A planar labyrinth micromixer
Document Type
Conference Proceeding
Date of Original Version
12-1-2010
Abstract
Rapid mixing of two fluids in microchannels has posed an important challenge to the development of many integrated lab-on-a-chip systems. In this paper, we present a planar labyrinth micromixer (PLM) to achieve rapid and passive mixing by taking advantage of a synergistic combination of the Dean vortices in curved channels, a series of perturbation to the fluids from the sharp turns, and an expansion and contraction of the flow field via a circular chamber. The PLM is constructed in a single soft lithography step and the labyrinth has a footprint of 7.32 mm x 7.32 mm. Experiments using fluorescein isothiocyanate solutions and deionized water demonstrate that the design achieves fast and uniform mixing within 9.8 s to 32 ms for Reynolds numbers between 2.5 and 30. Compared to the mixing in the prevalent serpentine design, our design results in 38% and 79% improvements on the mixing efficiency at Re=5 and Re=30 respectively.

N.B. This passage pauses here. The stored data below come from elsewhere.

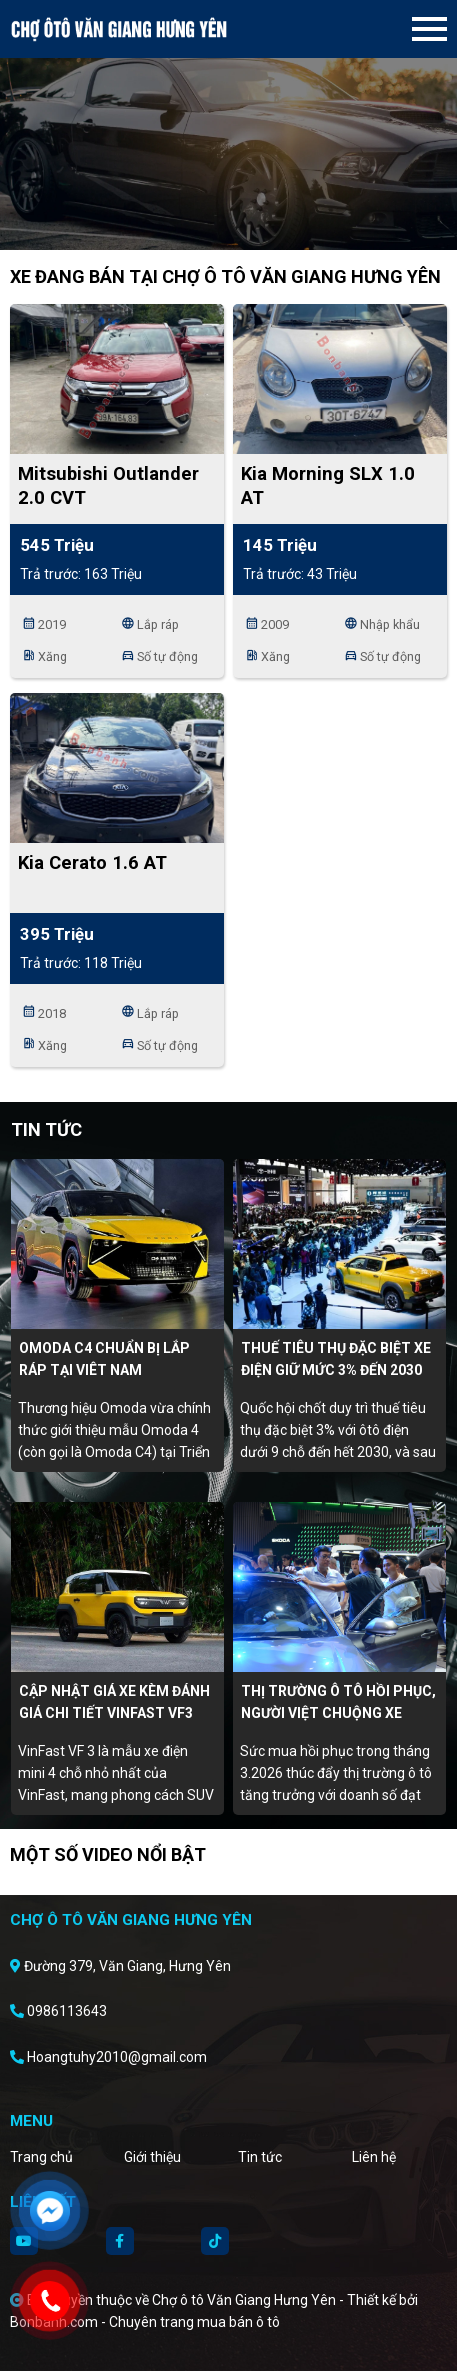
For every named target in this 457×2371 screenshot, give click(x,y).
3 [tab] (249, 220)
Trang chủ (41, 2157)
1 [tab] (209, 220)
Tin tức (260, 2157)
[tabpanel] (228, 125)
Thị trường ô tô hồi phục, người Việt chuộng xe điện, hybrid (338, 1713)
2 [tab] (229, 220)
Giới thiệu (152, 2157)
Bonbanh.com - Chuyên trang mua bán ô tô (145, 2322)
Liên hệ (374, 2157)
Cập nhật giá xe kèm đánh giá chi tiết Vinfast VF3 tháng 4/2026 (114, 1713)
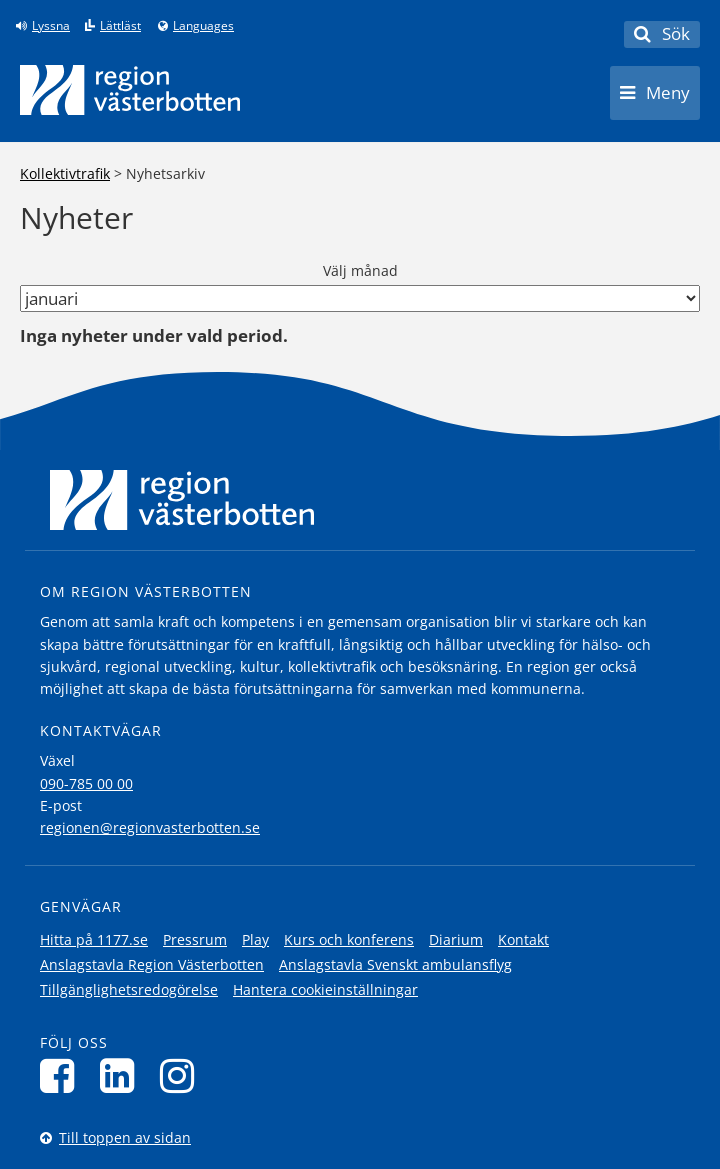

An inverse relationship between mixing length and mass transfer Péclet number (Pe) is observed, which is superior to the logarithmic dependence of mixing length on Pe in chaotic mixers. Having a simple planar structure, the PLM can be easily integrated into lab-on-a-chip devices where passive mixing is needed. © 2010 by ASME.
Publication Title, e.g., Journal
2010 14th International Heat Transfer Conference, IHTC 14
Volume
4
Citation/Publisher Attribution
Cogswell, Jeremy T., Peng Li, and Mohammad Faghri. "A planar labyrinth micromixer." 2010 14th International Heat Transfer Conference, IHTC 14 4, (2010): 677-681. doi: 10.1115/IHTC14-22957.